Di Balik Seragam Baru

Setiap awal tahun ajaran, seragam baru berkibar di jalan-jalan menuju sekolah dan pondok. Anak-anak melangkah dengan wajah bersih, tas baru, dan secarik harapan di mata.

Di pinggir jalan, para orang tua melambaikan tangan sambil menyembunyikan rasa haru, dan dalam hati mereka berdoa agar anaknya bisa bertahan di dunia baru yang penuh tantangan.

Advertisements

Tapi di balik kerapihan itu, ada banyak cerita yang tak kasat mata: perjuangan orang tua menggadaikan motor demi membayar uang pangkal, santri baru yang menahan tangis di malam pertama, hingga siswa yang hanya bisa bertahan berkat satu lembar beasiswa. Tak semua anak datang dari garis start yang sama, dan tak semua senyum serapi lipatan seragam yang mereka kenakan.

Masa Ta’aruf atau Masa Orientasi Siswa (MOS) seharusnya menjadi momen transisi yang ramah, tempat anak-anak bisa mengenal lingkungan dan aturan baru tanpa tekanan. Namun bagi sebagian dari mereka, ini justru menjadi titik awal dari perjumpaan dengan kenyataan hidup yang tidak selalu adil. Ada yang harus menelan perasaan asing di tengah keramaian, ada yang membawa beban rumah tangga hingga ke gerbang sekolah, dan ada pula yang langsung diuji oleh kesenjangan sosial yang terasa diam-diam tapi nyata. Saat sebagian bisa menyambut hari pertama dengan semangat, sebagian lain diam-diam belajar bertahan. Orientasi bukan hanya soal jadwal kegiatan atau nama-nama guru, tapi juga tentang bagaimana anak-anak itu dipeluk atau dibiarkan sendiri, oleh sistem pendidikan kita.

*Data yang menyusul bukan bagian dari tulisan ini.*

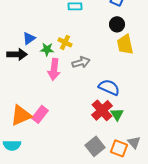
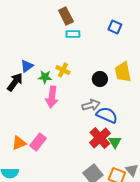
black circle: (117, 24) -> (100, 79), moved
black arrow: (17, 54) -> (15, 82), turned -54
gray arrow: (81, 62) -> (91, 105), moved
orange triangle: (21, 115) -> (19, 143), size x0.7

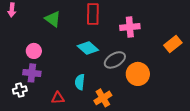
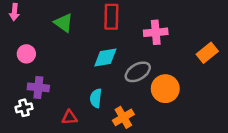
cyan diamond: (88, 48) -> (105, 57), turned -50
pink circle: (34, 51) -> (26, 54), moved

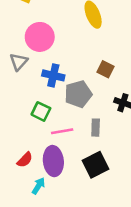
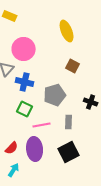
brown square: (105, 69) -> (73, 66), moved
blue cross: (53, 75) -> (25, 82), moved
cyan arrow: (38, 186) -> (14, 170), moved

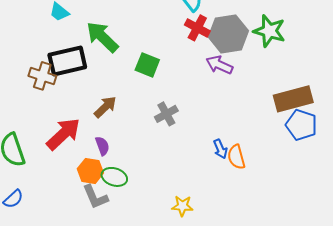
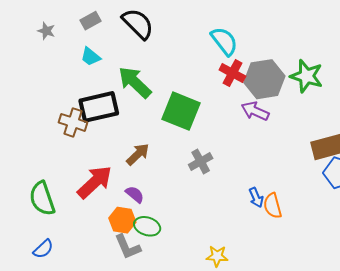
green square: (147, 65) -> (181, 111), size x1.5
purple semicircle: (102, 146) -> (135, 194), turned -30

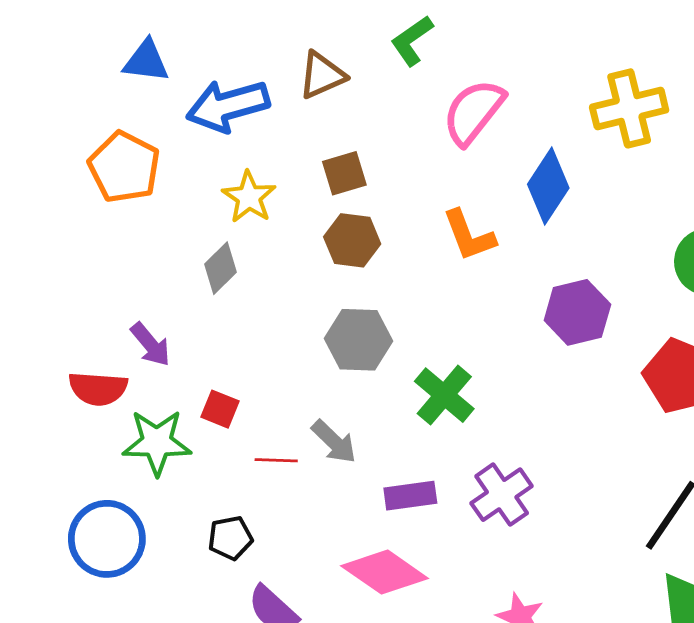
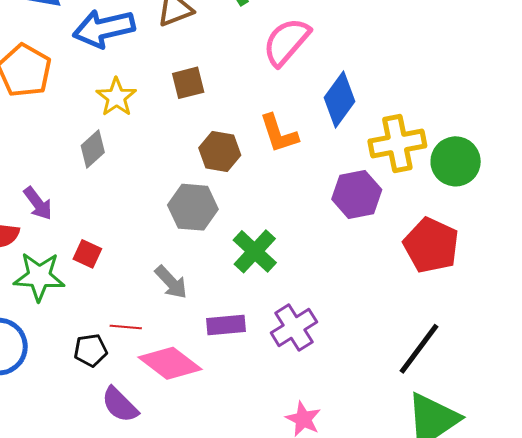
yellow cross: (629, 108) -> (397, 143), moved
brown hexagon: (352, 240) -> (220, 151), moved
red line: (276, 460) -> (126, 327), moved
pink diamond: (385, 572) -> (170, 363), moved

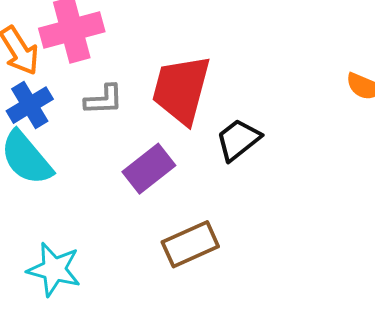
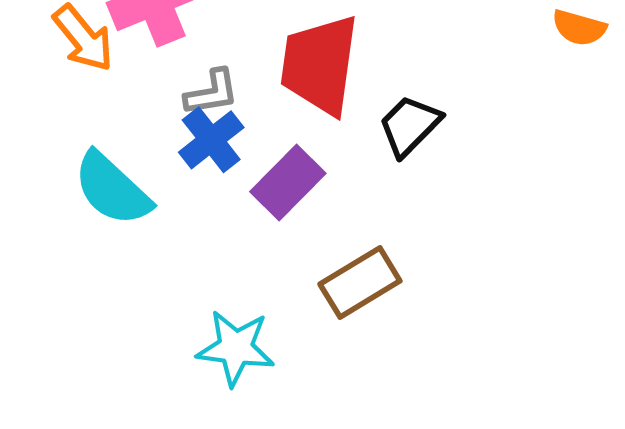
blue cross: (30, 105) -> (211, 140), moved
cyan star: (54, 269) -> (236, 348), moved

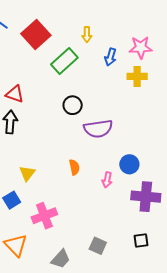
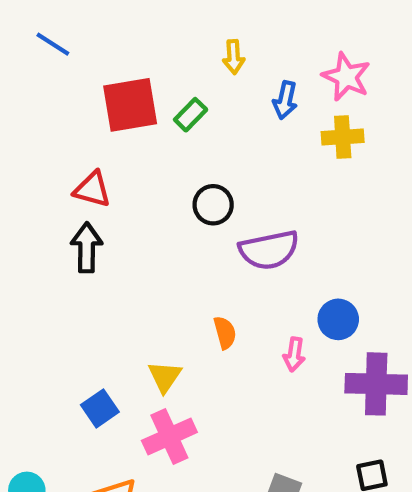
red square: (36, 34) -> (130, 105), moved, turned 36
pink star: (141, 48) -> (346, 77), turned 30
green rectangle: (64, 61) -> (191, 115), size x0.6
yellow triangle: (27, 173) -> (165, 377), moved

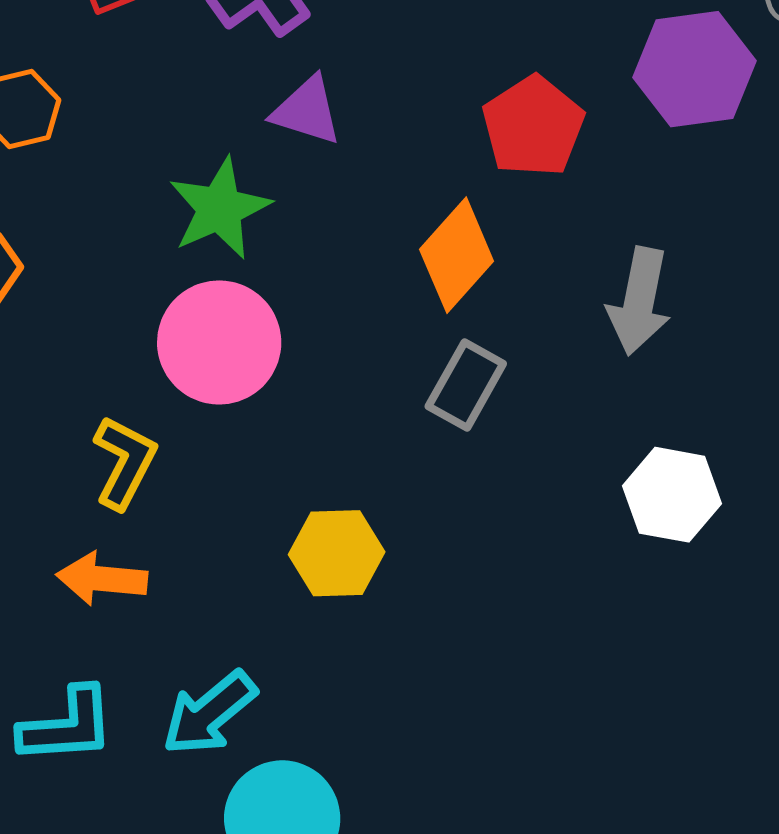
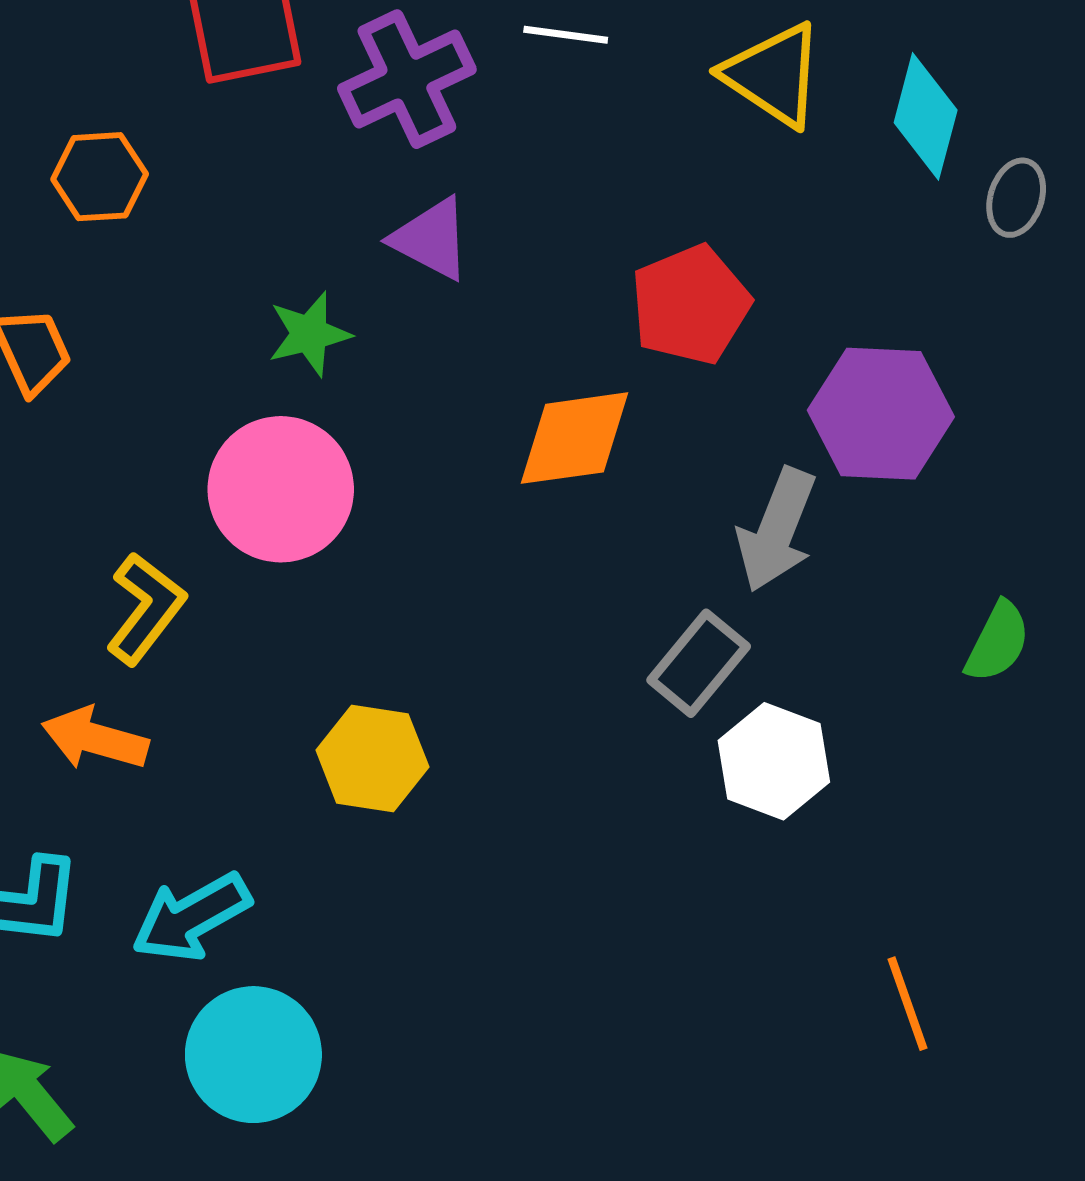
purple hexagon: (695, 69) -> (881, 414), moved
green star: (220, 209) -> (309, 334), size x0.7
orange diamond: (457, 255) -> (575, 438), turned 30
gray rectangle: (466, 385) -> (699, 663), moved

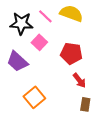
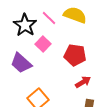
black star: (21, 23) -> (25, 25), turned 30
red arrow: (79, 80) -> (83, 82), turned -84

Biaya Menyesakkan, Mimpi Dipaksakan

Masuk sekolah atau pondok baru kerap diwarnai dengan tumpukan tagihan: seragam, buku paket, alat ibadah, hingga uang pembangunan. Di media sosial, kita melihat anak-anak berswafoto dengan seragam rapi dan caption berbunyi “semangat sekolah!” Tapi di balik layar itu, ada orang tua yang menahan napas di depan meja warung sembari menghitung ulang isi dompet. Tak sedikit yang harus menjual cincin kawin, menggadaikan motor satu-satunya, atau mencari pinjaman dari koperasi simpan pinjam dengan bunga mencekik. Semuanya demi satu tujuan sederhana namun berat: memastikan anak mereka tak ketinggalan start dalam perlombaan hidup. Sementara itu, pihak sekolah seringkali tak sepenuhnya menyadari bahwa bagi sebagian keluarga, formulir pendaftaran saja sudah cukup bikin pusing.